Quentão é bom gelado
Que
me perdoem os puristas, mas não pude perder a piada. Esta máxima foi disparada
pelo meu compadre Quelemém quando lhe falei que em Rondônia, experimentei o
quentão, uma bebida que faz a lágrima descer avexada do’zói da gente, de forte
e quente que é.
Para
nós aqui de Belém é uma bebida rara, diria até desconhecida, mas tem seu termo
a vacância: o nosso clima de junho não tem nem por onde aceitar uma bebida
tinindo de quente como ela é. Mas lá em Rondônia não. Por lá, ocorre um
friozinho de vera. Dá de fazer até 8 graus, nos dias mais anuviados.
Aí,
sim, naquela temperatura baixinha de bater o queixo, e de secar o beiço, um
quentão, ó, é de fé...
Dei
uma talagada na bebida, fui à lua e voltei azuruotinho, chorei sem sentir dor,
me fiz de macho e retornei à ação. Discerni a minha pequena entre as duas
gêmeas, me convenci que estava tudo bem e saí a passear pelo arraial Flor do
Maracujá, junto com minha patota, num Junho friento, de Porto Velho. Eita
quentão brabo da peste! Mas eu aguentei. Varei inteiro da experiência.
O
arraial era montado em praça pública. Fazia parte da programação junina da
cidade. Tinha de um tudo. Barraquinhas com comidas típicas, o quentão...jogos
de argola, tiro ao alvo, um parquinho montado, quadrilhas e arrasta-pés. A
animação tomou conta da turma e logo surgiu a idéia de outra rodada da cachaça
quente. Aí eu dei o pinote, agarrei minha gêmea, saí pela direita e fomos dar
uma volta na roda gigante.
Na
vida toda que Deus tinha me dado até aquele instante, eu nunca havia me abalado
a andar na roda gigante, era a primeira vez. Turbinado pelo quentão, tomei
coragem e subi na bichona, mas foi batata. O custo foi dar uma volta. E não é,
pissica da velha chica, que faltou luz no parque e nós ficamos lá no último
andar, balangando naquele movimento pendular assustador com o vento geladinho
dando de banda.
Descemos
porque um pequeno acionou o mecanismo no muque, movimentando a roda e
desocupando as cadeirinhas uma a uma, para o nosso desespero.
Fui
desanuviar do trauma num barzinho do outro lado da praça, no espaço das
barraquinhas.
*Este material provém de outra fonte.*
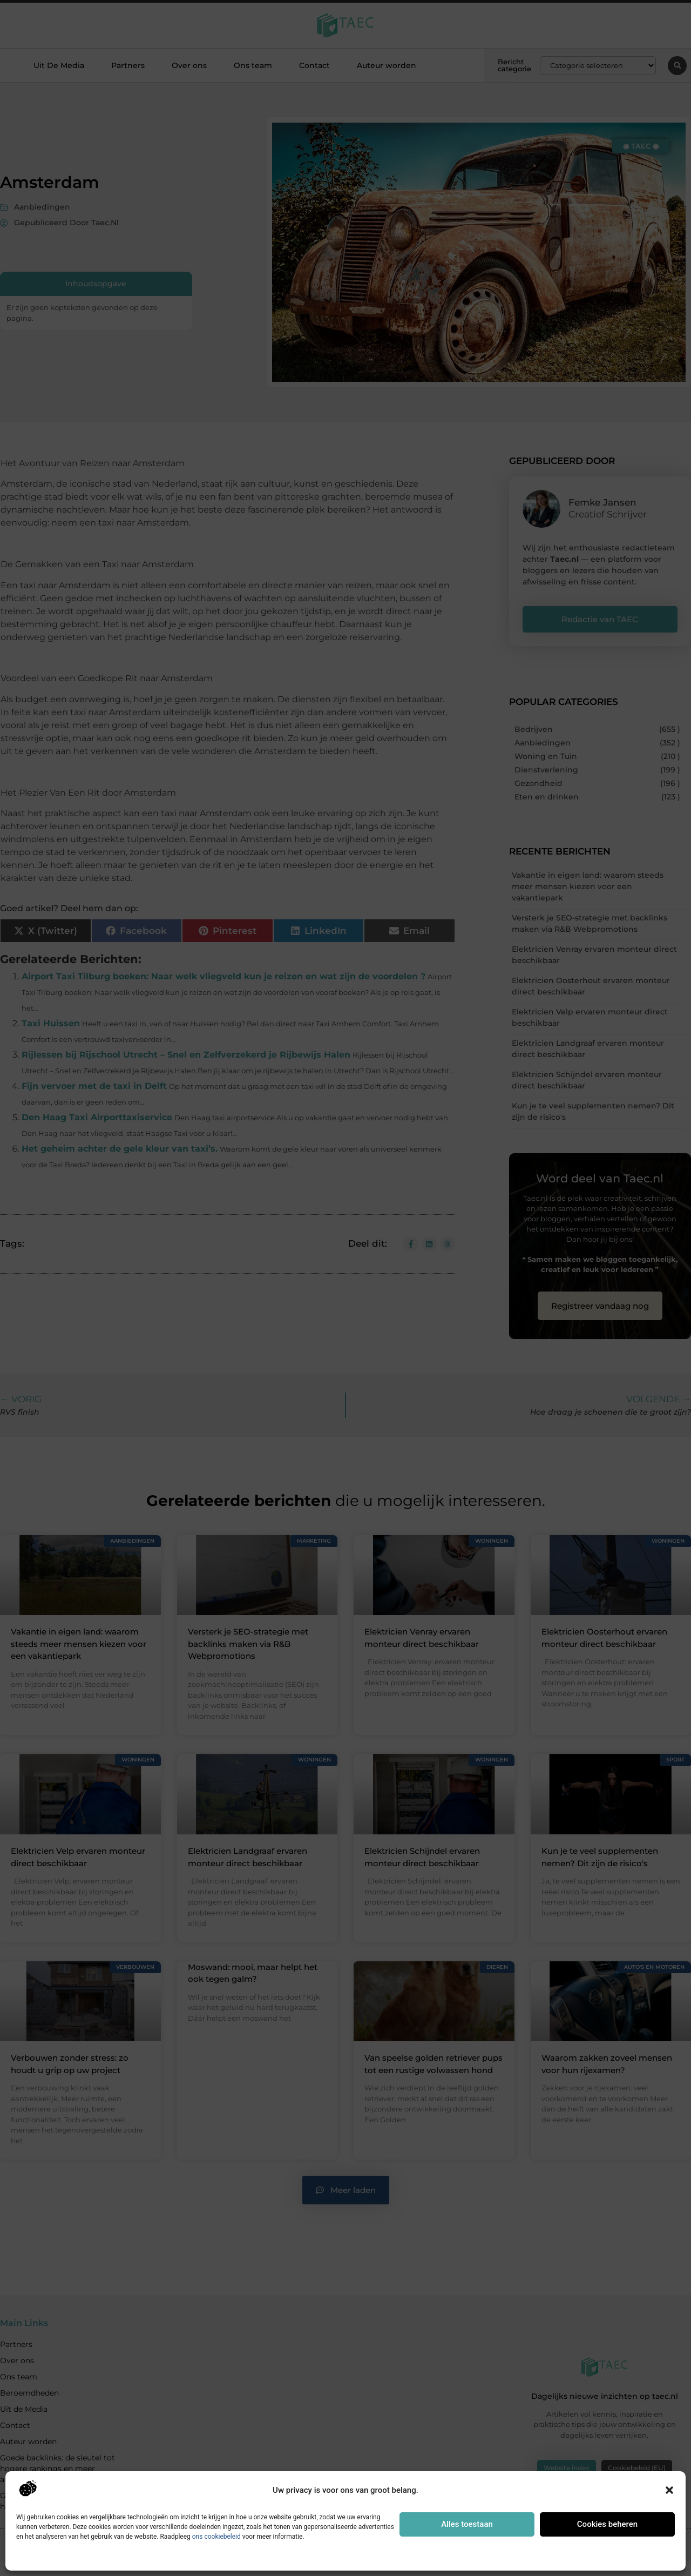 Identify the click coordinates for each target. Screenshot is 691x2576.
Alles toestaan (467, 2524)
A luz voltou, meu amigo saiu com a gêmea dele e se demorou
passeando no largo. Quando eles voltaram, ela veio abraçada a uma bolona deste
tamanho que haviam conquistado no jogo de argolas. Mas foi um pé para a minha
gêmea querer uma também. Eu, a fim que estava da pequena, agarrei e fui me
bater com as argolas. A gêmea felizinha e a gêmea esperançosa ficaram na
barraca devorando uma arriada de pamonha.
Comprei
um feixe de argolas e sai jogando ao qual pega. Nada. Depois, pedi mais umas
quantas, fiz a mira e me encostei no gradeado de madeira tentando melhor sorte.
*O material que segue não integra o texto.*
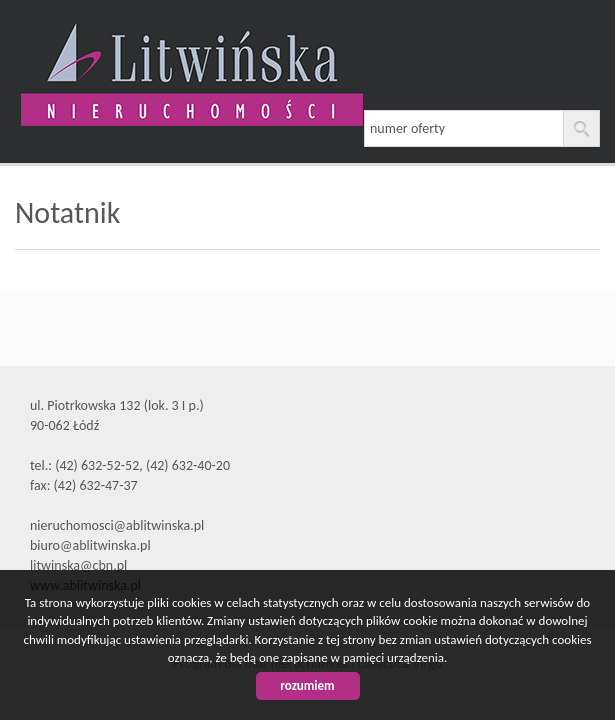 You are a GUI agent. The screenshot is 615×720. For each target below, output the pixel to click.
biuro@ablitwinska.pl (90, 545)
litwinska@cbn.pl (78, 565)
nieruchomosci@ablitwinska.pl (117, 525)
Nada. Tomei mais dois pacotes de argolas, me debrucei sobre a cerquinha, me postei
quase de palmo em cima com os alvos. Nada. Não ganhei nem o que Maria ganhou na
capoeira. Pensei na frustração da gêmea minha. Chamei o vendedor para um
acordo. Contei minha história, encurtei o caminho e comprei logo uma bolona. Uma
vermelha com estrelinhas brancas, pra combinar com a blusa dela. Saí todo prosa
para o abraço de minha queridinha.
Todo
mundo feliz, ainda belisquei um tiquinho de pamonha que estava dando sopa sobre
a mesa. Fomos ao algodão doce, ao mungunzá. Depois nos apartamos os casais,
para os escondidinhos da praça.
Uma
noite de junho friinha, embalada pelos xotes e arrasta-pés. Que teve seu bom
termo. Deixei minha gêmea em casa e na volta para o meu cantinho, matutando no
caminho, é que dei pela troca. Pera lá: quando nos encontramos, no início da
noite, a blusa dela era amarela. Ai, ai, as gêmeas; ai, ai, o quentão!